Corrected entries appear grey with a line through them.

Blinkenlights

The Blinkenlights are a grid of numbered boxes. Each box represents a table, or board, on which one or more games are being played in that round. Within each numbered box is one coloured box for each game being played on that table. A grey box means the result for that game has been entered, and a red box means we don't have the result yet.

The purpose of the Blinkenlights is to show you at a glance which tables have had their results entered and which haven't. At a Lincoln-style event this can be useful to identify which tables are playing slowly or hoarding their scoresheets.

If you hover the mouse cursor over a table number, the message bar at the bottom of the Blinkenlights shows you the list of players on that table. If you hover over a red or grey box representing a game, it shows you the players playing in that game, and the score if applicable.

You can click a red or grey box to load that game's details into the results entry interface, for results input or correction. If you'd rather the names and scores were loaded into the results entry interface the other way round, click the same game again and they'll swap over.

I hate this new interface! I want the old interface back, the one with the list of games!

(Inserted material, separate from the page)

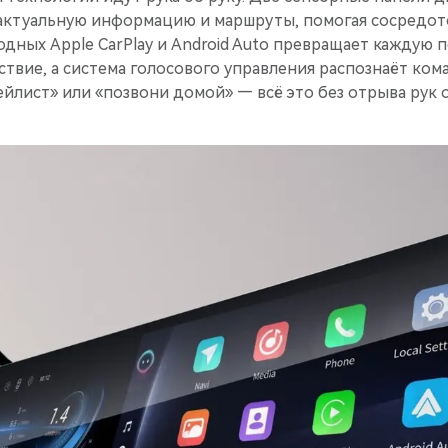
ктуальную информацию и маршруты, помогая сосредото
ных Apple CarPlay и Android Auto превращает каждую п
твие, а система голосового управления распознаёт ком
ейлист» или «позвони домой» — всё это без отрыва рук о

The old one is still there, but I would strongly recommend trying out the new interface if you can. The main reason for this is that with the old interface, it was very, very easy to accidentally enter the result for a game the wrong way round and not notice. This usually happened when the score editor showed, say, "Alice v Bob" and the scoresheet handed to the organiser had the names the other way round, "Bob 34-56 Alice". If you've entered 200 results already that day, it's very likely you'll accidentally type in "34-56" for Alice v Bob instead of the correct "56-34".

Nevertheless, if you need to use the old interface, which showed you all the games in a list with an edit box for each one, it's still there: just click the "show all the games in this round as a list" link at the bottom of the results entry page.

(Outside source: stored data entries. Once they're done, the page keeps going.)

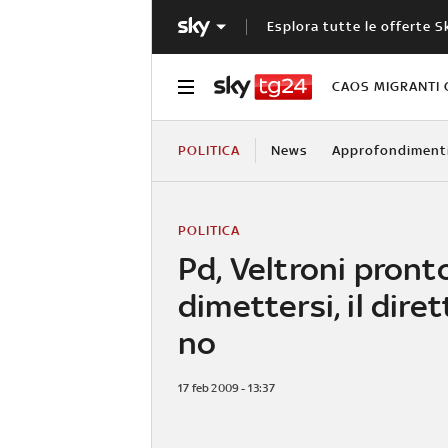
Esplora tutte le offerte S
CAOS MIGRANTI 
POLITICA
News
Approfondiment
POLITICA
Pd, Veltroni pront
dimettersi, il diret
no
17 feb 2009 - 13:37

There are some very rare cases where you might need the old interface. If you've generated a round in which two players play each other twice (this used to be possible with some fixture generators), only the old interface will work for those matches. Also, the old interface allowed you to declare that a match was won on a tiebreak when the winning margin was something other than 10. Arguably this was a bug, but if you ever need to do that because some event has weird rules, then you need to use the old interface to do that.

Aside from that, you should be using the new interface. If there's any problem with the new interface that's driving you back to the old one, let me know, and I'll look at making appropriate improvements to the new interface.

The rest of the tourney

When you've entered all results for one round and you're ready to generate fixtures for the next round, click Generate new round... as before. This time, if you click Swiss Army Blunderbuss you'll be asked a question before proceeding. This fixture generator needs to group together players with similar performance, ensuring players don't play anyone they've already played in the tourney. This is rather complicated, so you can specify a time limit after which it will give you the best grouping it has found up to that point. The default is 30 seconds.

Therefore, when you click the Generate Fixtures button for round 2 onwards, it may take a few seconds to bring you the fixtures. With our example of 12 players it should be very quick, but in larger tournaments the fixtures will take longer to generate.

Display Control

The Display Control link in the sidebar takes you to a menu asking which screen you want Teleost to show. It does no harm to leave it on the default setting "Auto", but if you want the Teleost window to show a particular screen, you can select it and click Apply Settings. Teleost will then show only that screen until you specify otherwise.

In Auto mode, Teleost uses the following rules to decide which screen to show:

In Auto mode, Teleost never shows other screen such as the Records or Overachievers screens, so if you want to show those you need to switch to them manually using the Display Control menu.